WHAT YOU SHOULD DO
Starting at the line that contains "MAKE APPOINTMENT", write out each line through the end of the data below, exactly as it stands. Skip any pictures.

Extracted page text data:

----

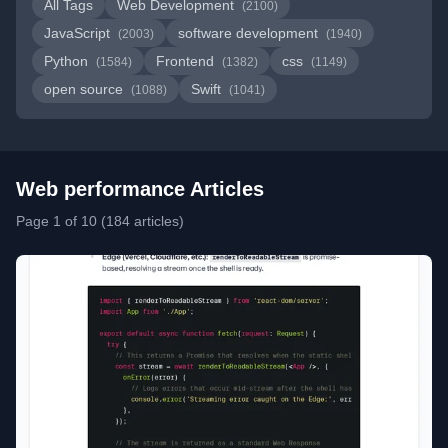
All Tags
Web Development
(2100)
JavaScript
software development
(2003)
(1940)
Python
Frontend
css
(1584)
(1382)
(1149)
open source
Swift
(1088)
(1041)
Web performance Articles
Page 1 of 10 (184 articles)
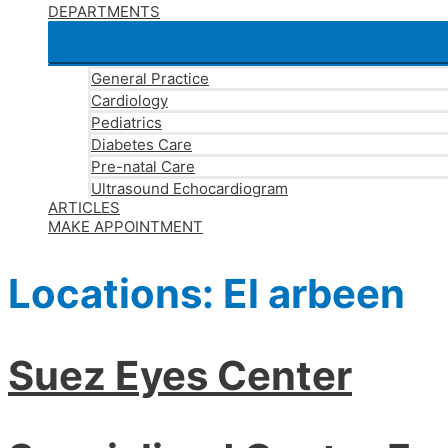
DEPARTMENTS
General Practice
Cardiology
Pediatrics
Diabetes Care
Pre-natal Care
Ultrasound Echocardiogram
ARTICLES
MAKE APPOINTMENT
Locations:
El arbeen
Suez Eyes Center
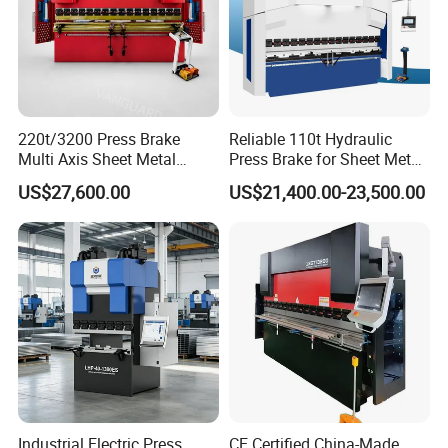
220t/3200 Press Brake
Reliable 110t Hydraulic
Multi Axis Sheet Metal
Press Brake for Sheet Metal
Fabrication Machine CNC
Bending Tasks
US$27,600.00
US$21,400.00-23,500.00
Press Brake
Industrial Electric Press
CE Certified China-Made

----

RESULT BELOW
MAKE APPOINTMENT
Locations:
El arbeen
Suez Eyes Center
220t/3200 Press Brake
Reliable 110t Hydraulic
Multi Axis Sheet Metal
Press Brake for Sheet Metal
Fabrication Machine CNC
Bending Tasks
US$27,600.00
US$21,400.00-23,500.00
Press Brake
Industrial Electric Press
CE Certified China-Made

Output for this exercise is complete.